DOC as Robust as Ever? You decide…
A message from the Lumumba-Zapata Coalition / lumumbazapata@gmail.com
In a recent UCSD Guardian article by Professor Michael Schudson, he claimed that DOC was “as robust as ever.” The Lumumba-Zapata Coalition disagrees. We believe that DOC has experienced a sharp decline in both its commitment to addressing structural inequality, as well as its reputation for providing students with a stimulating and challenging education. We feel there is a positive correlation between having a point of view and quality of education, as a clear sense of mission translates into coherent teaching that students can respond to as they see fit. In the past, DOC used to provide students with the opportunity to respond intelligently to complex social issues that involve race, class, gender and sexuality in the United States. We seek to reinvigorate DOC so that it returns to an intellectually solid program that foregrounds the experiences of marginalized groups in U.S. society.
Faculty Changes
In the past, DOC used to mainly employ tenured faculty to teach as lecturers in the program. Now the majority of DOC lecturers are not tenured faculty.
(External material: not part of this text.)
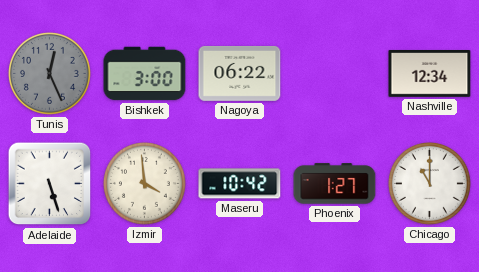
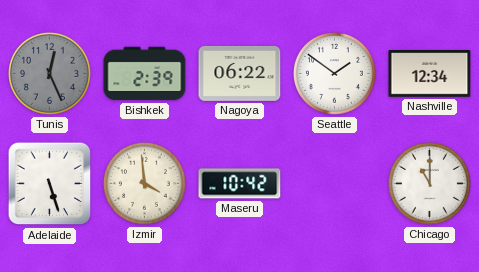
Bishkek: 3:00 -> 2:39
Seattle: none -> 1:51
Phoenix: 1:27 -> none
While it is true that many of UCSD’s writing programs have difficulty in attracting tenured faculty to teach, DOC has had particular problems in recruiting and retaining tenured faculty who are experts in ethnic studies, literature, critical race theory and social movements, which have formed the disciplinary strengths of the program during most of its existence. (Notably, many of these faculty are also people of color.) One of the main reasons for this is the fact that UCSD scholars who are logical choices to teach in the program feel that it has moved away from its original mission, and that it is unfriendly to professors, lecturers and teaching assistants who seek to maintain the integrity of the program. Since 2002, DOC’s history of pushing out professors, lecturers and teaching assistants who share this concern has contributed significantly to creating this perception amongst faculty. Evidence for this is the fact that next fall, DOC will not have a single tenured faculty member teaching. Instead, it will employ one permanent lecturer and two current TAs. Ironically, due to the LZC’s efforts to revitalize DOC, respected faculty in the departments of Ethnic Studies and Literature—places from where DOC used to draw many of its most distinguished senior faculty members—are now expressing interest in teaching and participating in DOC because they see the opportunity to reverse trends that have either pushed them out of the program, or have kept them away for years. The LZC public critique of the direction of DOC has generated renewed interest in a program that many faculty have considered hostile to their research interests, pedagogical approach and expertise. We should also make it clear that the LZC has no problem with the research areas and expertise of faculty who have recently taught in DOC—including military history, political philosophy, and the sociology of female executives—only that all too frequently they are not related to social justice or marginality in U.S. society, which are the primary concerns of DOC.
DOC 1: Critical Concepts
In the past, DOC 1 used to teach concepts such as structural racism and inequality, identity formation and liberal individualism, hegemony, ideology, intersectionality and power in a systematic way, which provided students with a critical vocabulary and the tools to critique U.S. society and understand marginalized positionalities. While it is true that the DOC syllabus contains many articles that address these issues, they are no longer the intellectual frame for the course. The justification recently stated in the Guardian is that these concepts were too “theoretical,” an idea that not only trivializes students’ ability to learn, but also trivializes the importance of the issues DOC has traditionally taken as its point of departure for its analysis of U.S. society. In addition, in response to pressure to teach “both sides” of controversial issues in a “politically neutral” way, some lecturers have taught hateful articles from the Family Research Council, and attacks on multicultural education in an uncritical way. The LZC wants TMC to maintain its position as a college of excellence within a university as distinguished as UCSD, and this depends upon maintaining a rigorous approach to undergraduate education that is not afraid to make people uncomfortable when they are confronted with homophobia, racism, gender discrimination and class privilege. We seek to ensure that the reputation of the TMC is reflected in the substance of its core curriculum, and in the quality of its pedagogy, which is rooted in a clear understanding of the importance of a critical multicultural education that isn’t ashamed to offer a systematic analysis of structural inequality and its effects.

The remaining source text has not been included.